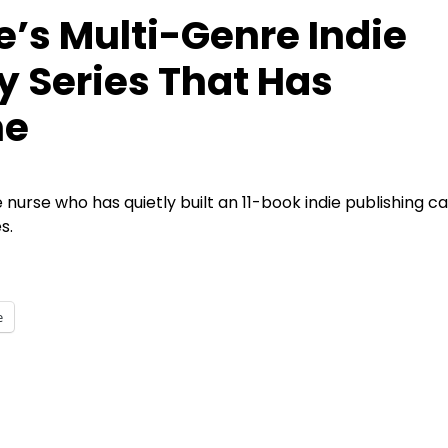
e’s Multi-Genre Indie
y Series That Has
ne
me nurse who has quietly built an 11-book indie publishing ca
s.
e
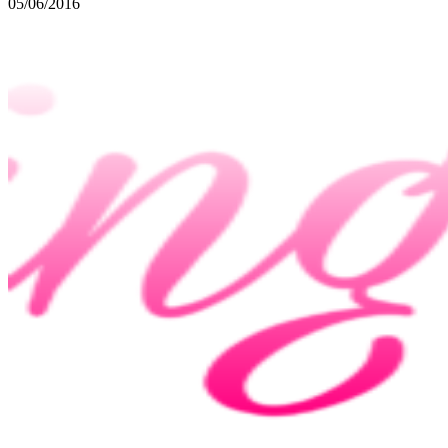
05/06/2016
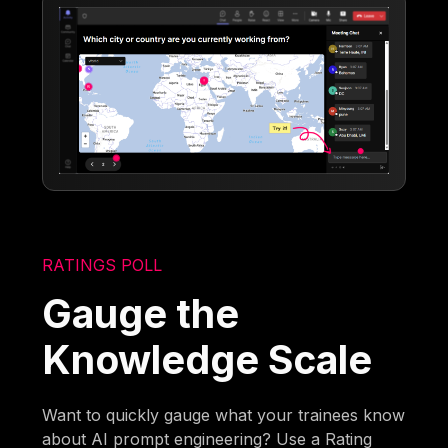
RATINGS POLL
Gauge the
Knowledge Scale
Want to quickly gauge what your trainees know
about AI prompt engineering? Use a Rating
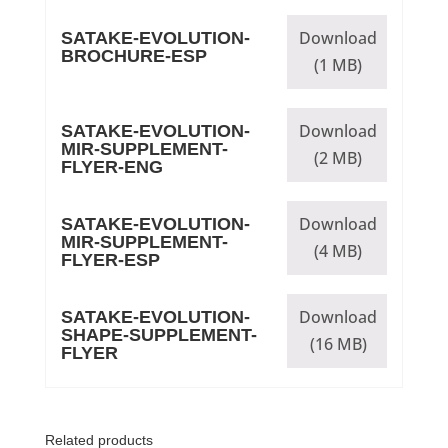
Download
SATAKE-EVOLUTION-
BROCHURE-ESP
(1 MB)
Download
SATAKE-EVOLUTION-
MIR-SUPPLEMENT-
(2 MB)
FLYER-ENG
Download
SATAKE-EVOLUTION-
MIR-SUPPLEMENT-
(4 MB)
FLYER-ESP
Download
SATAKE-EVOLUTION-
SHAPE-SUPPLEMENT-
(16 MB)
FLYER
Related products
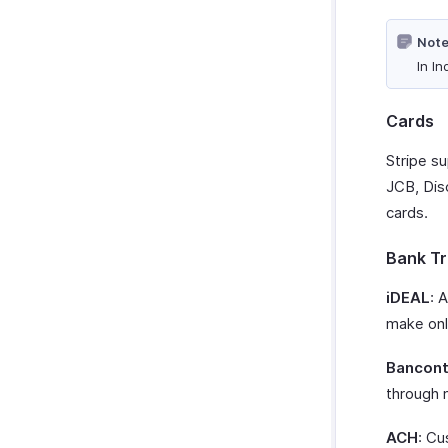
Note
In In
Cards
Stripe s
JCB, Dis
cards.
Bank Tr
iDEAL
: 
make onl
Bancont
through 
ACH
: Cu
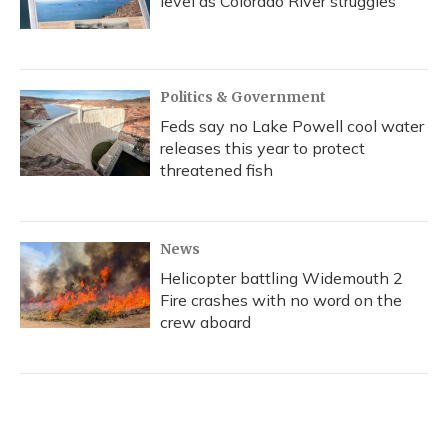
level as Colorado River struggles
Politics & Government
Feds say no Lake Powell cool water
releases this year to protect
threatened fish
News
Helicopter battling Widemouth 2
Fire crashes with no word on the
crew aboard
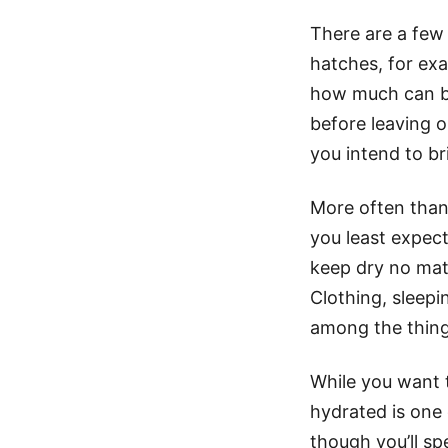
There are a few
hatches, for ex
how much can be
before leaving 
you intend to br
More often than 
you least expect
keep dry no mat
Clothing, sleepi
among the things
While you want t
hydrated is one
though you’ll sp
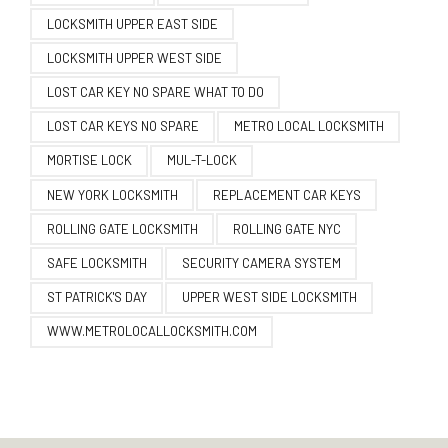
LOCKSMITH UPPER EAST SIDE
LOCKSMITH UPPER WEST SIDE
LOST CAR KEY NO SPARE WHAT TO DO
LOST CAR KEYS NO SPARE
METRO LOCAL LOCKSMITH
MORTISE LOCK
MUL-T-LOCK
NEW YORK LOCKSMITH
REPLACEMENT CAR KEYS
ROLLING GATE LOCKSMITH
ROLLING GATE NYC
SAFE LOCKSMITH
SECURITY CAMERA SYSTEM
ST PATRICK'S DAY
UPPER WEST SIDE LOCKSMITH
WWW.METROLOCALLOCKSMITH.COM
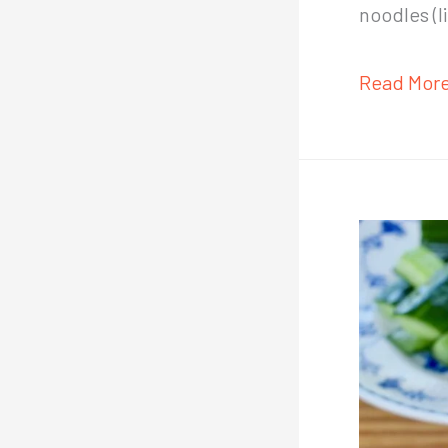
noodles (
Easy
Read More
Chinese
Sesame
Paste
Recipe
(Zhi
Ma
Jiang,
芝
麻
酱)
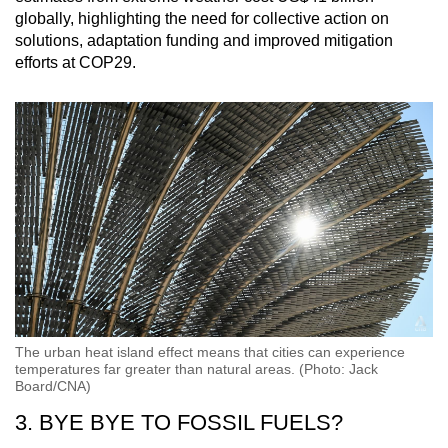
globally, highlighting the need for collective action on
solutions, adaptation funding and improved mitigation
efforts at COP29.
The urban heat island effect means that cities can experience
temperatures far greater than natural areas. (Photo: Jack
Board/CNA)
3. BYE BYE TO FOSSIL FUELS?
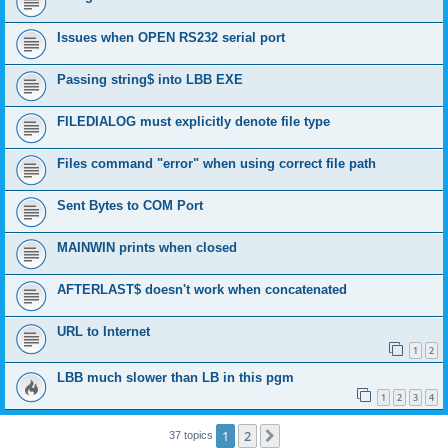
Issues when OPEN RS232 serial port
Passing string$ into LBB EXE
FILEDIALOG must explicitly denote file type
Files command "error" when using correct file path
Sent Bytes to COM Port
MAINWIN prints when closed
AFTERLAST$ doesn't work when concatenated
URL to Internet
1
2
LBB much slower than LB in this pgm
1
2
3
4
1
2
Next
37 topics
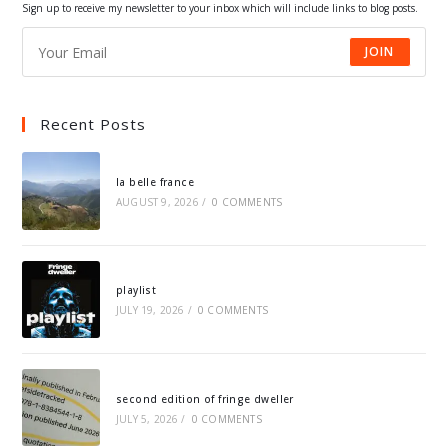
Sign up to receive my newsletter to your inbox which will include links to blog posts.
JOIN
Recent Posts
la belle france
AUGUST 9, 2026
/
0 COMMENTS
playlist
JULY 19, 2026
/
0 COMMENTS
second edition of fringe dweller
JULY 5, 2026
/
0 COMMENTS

#### What to do
What is needed is every line of the records above that contains the word "SPARE".

#### Task response
LOST CAR KEY NO SPARE WHAT TO DO
LOST CAR KEYS NO SPARE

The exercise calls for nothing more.